PROVIDED DATA »
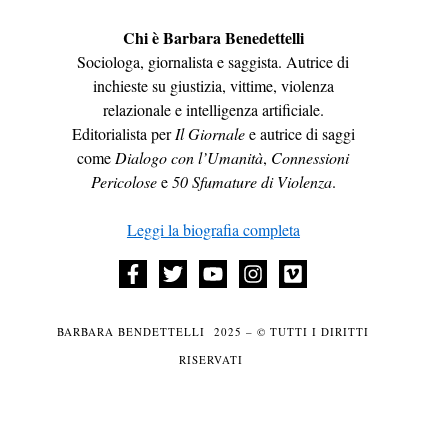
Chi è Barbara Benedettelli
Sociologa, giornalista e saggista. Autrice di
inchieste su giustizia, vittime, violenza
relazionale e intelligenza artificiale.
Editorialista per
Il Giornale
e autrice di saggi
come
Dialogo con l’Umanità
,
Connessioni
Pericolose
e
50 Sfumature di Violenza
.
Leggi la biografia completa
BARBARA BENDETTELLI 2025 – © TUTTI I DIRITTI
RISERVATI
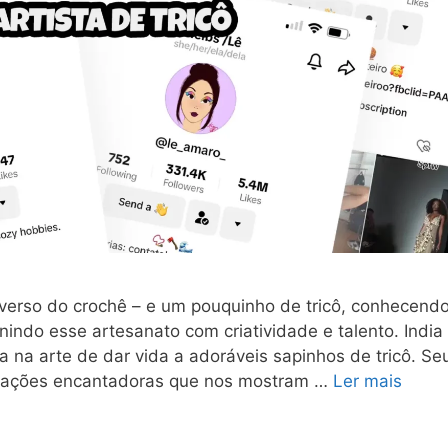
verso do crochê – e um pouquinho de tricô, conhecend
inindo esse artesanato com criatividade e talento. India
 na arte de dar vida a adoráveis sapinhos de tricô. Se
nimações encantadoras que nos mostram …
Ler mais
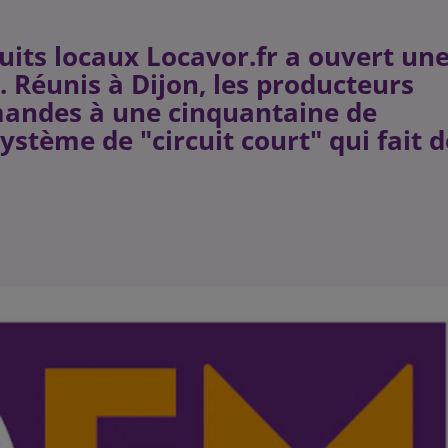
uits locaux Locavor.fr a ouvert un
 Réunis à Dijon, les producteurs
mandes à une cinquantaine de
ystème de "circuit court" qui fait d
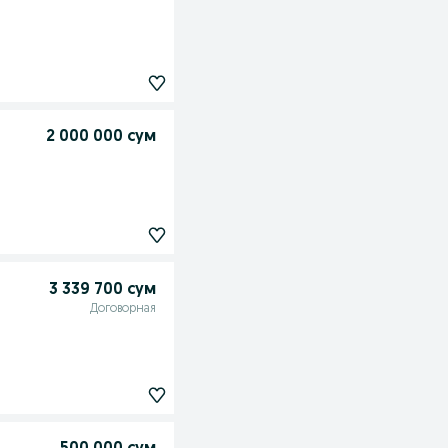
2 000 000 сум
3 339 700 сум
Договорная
* * *
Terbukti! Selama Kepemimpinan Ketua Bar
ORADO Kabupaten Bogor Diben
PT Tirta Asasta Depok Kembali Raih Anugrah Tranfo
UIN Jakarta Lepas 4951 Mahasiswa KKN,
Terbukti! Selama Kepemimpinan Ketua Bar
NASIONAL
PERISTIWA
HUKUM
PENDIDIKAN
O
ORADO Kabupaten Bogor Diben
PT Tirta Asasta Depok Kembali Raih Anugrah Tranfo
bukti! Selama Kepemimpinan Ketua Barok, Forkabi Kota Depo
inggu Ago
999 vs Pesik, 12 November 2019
* * *
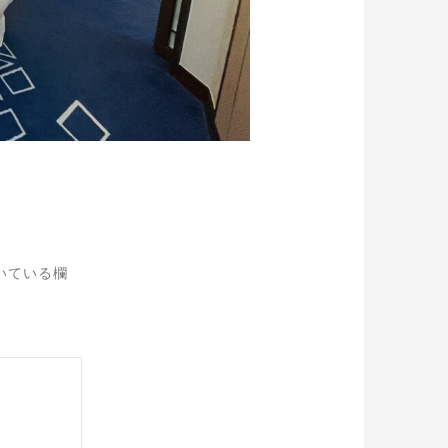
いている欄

TASK GOAL » Look for the word "tricô" in every line of the listing and copy the lines that have it.

EXERCISE SOLUTION »
verso do crochê – e um pouquinho de tricô, conhecend
 na arte de dar vida a adoráveis sapinhos de tricô. Se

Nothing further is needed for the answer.